Laurent Davin, sur les traces du premier colorant organique préhistorique

Après des études doctorales à Paris 1 Panthéon-Sorbonne, Laurent Davin est aujourd’hui archéologue postdoctorant rattaché à l’UMR TEMPS Technologie et ethnologie des mondes préhistoriques (UMR 8068). Il s’intéresse aux communautés natoufiennes, populations identifiées comme les premiers sédentaires et les derniers chasseurs-cueilleurs du Levant (vers 13 000-9 700 ans avant notre ère).  Après avoir découvert les plus anciens instruments à vent du Proche-Orient, Laurent Davin dirige une équipe internationale d’archéologues, d’archéomètres et de chimistes qui vient de révéler les plus anciennes traces de colorants non minéraux sur des perles et des parures provenant de la grotte de Kebara (Israël). Il s'agit ni plus ni moins que de la preuve la plus ancienne au monde de l'utilisation de pigments rouges organiques par l’Homo sapiens.

Vous avez soutenu votre thèse de doctorat à Paris 1 Panthéon-Sorbonne en 2019, qu’est-ce qui vous conduit de la Place du Panthéon jusqu’à la grotte de Kebara ?

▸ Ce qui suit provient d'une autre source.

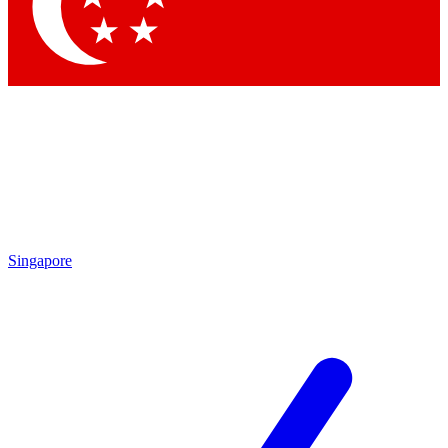
Contact me with news and offers from other Future brands
By submitting your information you agree to the
Terms & Conditions
and
Privacy Policy
and are aged 16 or over.
Singapore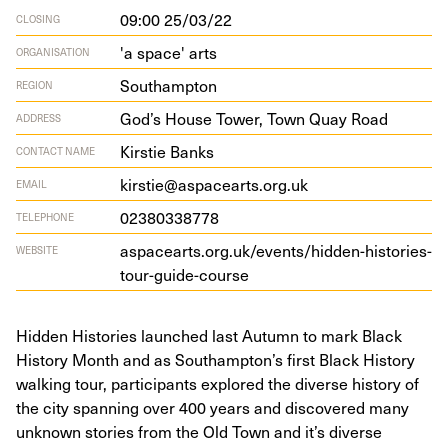
09:00 25/03/22
CLOSING
'a space' arts
ORGANISATION
Southampton
REGION
God’s House Tow­er, Town Quay Road
ADDRESS
Kirstie Banks
CONTACT NAME
kirstie@aspacearts.org.uk
EMAIL
02380338778
TELEPHONE
aspacearts​.org​.uk/​e​v​e​n​t​s​/​h​i​d​d​e​n​-​h​i​s​t​o​r​i​e​s​-​
WEBSITE
t​o​u​r​-​g​u​i​d​e​-​c​ourse
Hidden Histories launched last Autumn to mark Black
History Month and as Southampton’s first Black History
walking tour, participants explored the diverse history of
the city spanning over 400 years and discovered many
unknown stories from the Old Town and it’s diverse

Laurent Davin : C’est en fait plutôt l’inverse, ce sont mes recherches sur la culture natoufienne du Proche-Orient qui m’ont amené à la Place du Panthéon. J’ai commencé à travailler sur ce sujet dès ma licence à Aix-Marseille Université et, au moment de commencer une thèse, l’université Paris 1 Panthéon-Sorbonne et l’UMR TEMPS étant les seuls en France à travailler sur la Préhistoire du Levant Sud, je suis venu à Paris pour poursuivre mes études. Grâce au contrat doctoral décroché face au grand jury de Paris 1 Panthéon-Sorbonne j’ai pu partir étudier des collections de parures natoufiennes pendant 3 ans au Centre de recherche français de Jérusalem et même au Peabody Museum de l’Université d’Harvard. C’est durant cette période que j’ai vu pour la première fois les parures exceptionnelles de la grotte de Kebara. Ces perles découvertes il y a près d’un siècle (en 1931) n’avaient jamais été analysées et je m’y suis intéressé durant mon premier postdoctorat (Fondation Fyssen à l’Université Hébraïque de Jérusalem).

Sur quoi porte vos travaux de recherche ?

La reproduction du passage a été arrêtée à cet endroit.